1506, tahun pertama pemerintahan Raja baru Joseon.
Permaisuri itu menatap kosong pelataran eksekusi Kerajaan Joseon yang jaraknya masih 10 meter. Langkahnya terasa berat, namun sarat ketegaran. Tepat di belakangnya, ia diapit 2 baris prajurit bersenjata dengan atribut lengkap. Ia sang Ratu Joseon, yang dielukan sebagai lambang kecantikan dan keagungan Korea, harus berakhir hidupnya dengan sangat tragis di atas tanah kekuasaan suaminya.
Dituntun kasar oleh dua orang prajurit yang dulunya adalah penjaga setia sang ratu, tubuh wanita itu berdiri tegak di atas pelataran eksekusi, menjadi pusat dan tontonan seluruh rakyat Hanyang.

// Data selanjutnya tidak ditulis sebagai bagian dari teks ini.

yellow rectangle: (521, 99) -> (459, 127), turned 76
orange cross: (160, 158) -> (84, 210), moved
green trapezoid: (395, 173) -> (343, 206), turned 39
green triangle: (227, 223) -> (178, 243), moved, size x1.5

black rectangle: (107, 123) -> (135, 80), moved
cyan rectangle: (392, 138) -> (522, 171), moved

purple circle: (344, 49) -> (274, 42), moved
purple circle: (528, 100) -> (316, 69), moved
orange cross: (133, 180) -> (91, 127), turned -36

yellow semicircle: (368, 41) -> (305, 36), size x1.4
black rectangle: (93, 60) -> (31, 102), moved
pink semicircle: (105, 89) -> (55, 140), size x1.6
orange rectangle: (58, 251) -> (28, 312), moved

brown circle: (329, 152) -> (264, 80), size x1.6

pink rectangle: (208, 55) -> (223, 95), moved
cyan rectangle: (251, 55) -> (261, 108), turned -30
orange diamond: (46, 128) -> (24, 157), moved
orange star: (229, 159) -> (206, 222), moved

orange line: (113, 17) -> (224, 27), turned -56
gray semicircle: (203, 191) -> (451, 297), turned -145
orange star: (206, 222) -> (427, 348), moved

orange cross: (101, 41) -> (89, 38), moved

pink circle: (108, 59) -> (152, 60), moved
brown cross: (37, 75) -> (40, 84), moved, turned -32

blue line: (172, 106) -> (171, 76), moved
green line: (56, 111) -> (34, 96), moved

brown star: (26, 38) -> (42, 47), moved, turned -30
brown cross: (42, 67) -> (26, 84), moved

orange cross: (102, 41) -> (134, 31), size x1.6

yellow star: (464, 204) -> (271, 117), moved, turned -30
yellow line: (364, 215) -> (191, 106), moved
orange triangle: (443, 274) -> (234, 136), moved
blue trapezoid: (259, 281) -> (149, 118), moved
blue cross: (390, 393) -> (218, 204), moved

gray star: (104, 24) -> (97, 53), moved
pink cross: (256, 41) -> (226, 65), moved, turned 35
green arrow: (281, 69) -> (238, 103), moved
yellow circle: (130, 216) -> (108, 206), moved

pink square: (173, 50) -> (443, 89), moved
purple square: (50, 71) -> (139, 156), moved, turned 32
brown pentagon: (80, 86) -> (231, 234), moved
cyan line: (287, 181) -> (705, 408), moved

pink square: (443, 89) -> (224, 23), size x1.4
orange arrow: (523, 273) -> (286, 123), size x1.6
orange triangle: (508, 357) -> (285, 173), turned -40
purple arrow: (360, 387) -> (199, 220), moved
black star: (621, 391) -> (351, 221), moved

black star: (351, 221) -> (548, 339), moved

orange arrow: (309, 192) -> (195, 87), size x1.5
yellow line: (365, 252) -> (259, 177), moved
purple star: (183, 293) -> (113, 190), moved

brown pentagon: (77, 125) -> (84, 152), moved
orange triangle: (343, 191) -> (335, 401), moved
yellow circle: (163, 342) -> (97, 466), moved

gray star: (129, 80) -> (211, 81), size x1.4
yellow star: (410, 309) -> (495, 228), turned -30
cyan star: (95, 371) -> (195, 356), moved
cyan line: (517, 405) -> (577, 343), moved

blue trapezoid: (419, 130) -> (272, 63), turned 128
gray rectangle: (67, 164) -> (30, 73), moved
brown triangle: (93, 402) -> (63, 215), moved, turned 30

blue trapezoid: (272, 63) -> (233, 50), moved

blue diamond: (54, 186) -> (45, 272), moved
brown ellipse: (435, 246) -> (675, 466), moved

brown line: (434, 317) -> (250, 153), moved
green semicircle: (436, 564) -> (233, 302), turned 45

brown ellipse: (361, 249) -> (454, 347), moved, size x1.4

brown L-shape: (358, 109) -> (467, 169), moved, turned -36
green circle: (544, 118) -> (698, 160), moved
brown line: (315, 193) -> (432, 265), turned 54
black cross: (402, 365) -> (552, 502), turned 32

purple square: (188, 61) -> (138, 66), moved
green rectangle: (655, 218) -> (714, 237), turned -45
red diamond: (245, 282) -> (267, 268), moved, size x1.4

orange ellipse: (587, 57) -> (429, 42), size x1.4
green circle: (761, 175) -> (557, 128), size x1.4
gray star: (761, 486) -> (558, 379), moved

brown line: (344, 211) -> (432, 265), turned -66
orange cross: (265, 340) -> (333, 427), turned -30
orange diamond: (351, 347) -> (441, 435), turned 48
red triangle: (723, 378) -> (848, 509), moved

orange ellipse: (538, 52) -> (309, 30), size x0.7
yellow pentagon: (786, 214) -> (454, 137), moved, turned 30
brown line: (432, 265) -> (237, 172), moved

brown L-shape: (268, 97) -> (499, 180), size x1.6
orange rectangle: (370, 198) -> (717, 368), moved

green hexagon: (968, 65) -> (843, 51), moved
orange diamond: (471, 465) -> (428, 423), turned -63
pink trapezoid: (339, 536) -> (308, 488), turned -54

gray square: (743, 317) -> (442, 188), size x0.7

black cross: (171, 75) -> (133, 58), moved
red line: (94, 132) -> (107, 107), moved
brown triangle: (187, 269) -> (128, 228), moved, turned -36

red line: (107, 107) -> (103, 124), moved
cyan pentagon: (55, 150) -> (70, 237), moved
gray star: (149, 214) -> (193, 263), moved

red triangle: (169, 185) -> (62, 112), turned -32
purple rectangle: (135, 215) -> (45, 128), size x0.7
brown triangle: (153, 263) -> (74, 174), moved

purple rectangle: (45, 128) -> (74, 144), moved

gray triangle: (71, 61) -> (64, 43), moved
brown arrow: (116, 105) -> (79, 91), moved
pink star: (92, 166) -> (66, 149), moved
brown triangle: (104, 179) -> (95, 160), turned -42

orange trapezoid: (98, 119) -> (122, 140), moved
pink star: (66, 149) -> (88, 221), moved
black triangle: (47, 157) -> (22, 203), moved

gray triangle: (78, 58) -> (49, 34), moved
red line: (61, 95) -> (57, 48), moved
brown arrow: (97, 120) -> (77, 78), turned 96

Tangis, jeritan histeris, permohonan pengampunan untuk ratu mereka yang dilontarkan seluruh penjuru Hanyang, membuat dadanya semakin sesak. Matanya yang sembab tak lagi mampu memproduksi air mata, meski setetes.
"Astaga, malangnya dia."
"Dulu dia seorang ratu."
"Ratu?"
"Belum sampai 10 hari dia menjadi ratu."
"Astaga, lihatlah dia."
"Dia sungguh kasihan."
***
"Ayah.. ayah! Ayah.."
"Ibu, bangun bu, tidak! kalian tidak bisa.."
Gadis itu menangis histeris melihat keadaan kedua orangtuanya yang terbujur kaku diatas lapangan utama kerajaan yang panas. Ia menggoyang-goyangkan, menampar, bahkan berusaha membuat dua tubuh yang telah mati itu berdiri. Namun, sia-sia. Besi runcing panah yang tertancap di leher sang ibu, pedang tajam yang melintang di tubuh sang ayah, seakan menjadi jawaban atas segalanya. Orangtuanya telah mati, mereka tak akan bisa berdiri lagi.
***
Permaisuri itu berjalan anggun, sangat pelan sesuai tata krama perempuan kerajaan. Tangannya yang terlipat rapi di depan perut, langkahnya yang gemetar namun tetap menyiratkan aura keanggunan. Manik coklat terangnya meredup ketika menangkap sosok di depan, seorang lelaki yang pernah sangat ia cintai, duduk dengan sorot mata sama rapuhnya seperti sang istri. Raja Negeri Korea, Penguasa Joseon.
Langkah itu berhenti dua meter di depan kursi singgasana.
"Moo Ra.." Sang raja sontak berdiri dan berjalan menuruni tangga dengan langkah tergesa. Ia menghambur, memenjarakan tubuh sang istri, menghirup aroma itu sebanyak-banyaknya seperti kebutuhan oksigen. Dua insan terluka itu berbagi kehangatan, semu. Sang istri mengeratkan pelukannya.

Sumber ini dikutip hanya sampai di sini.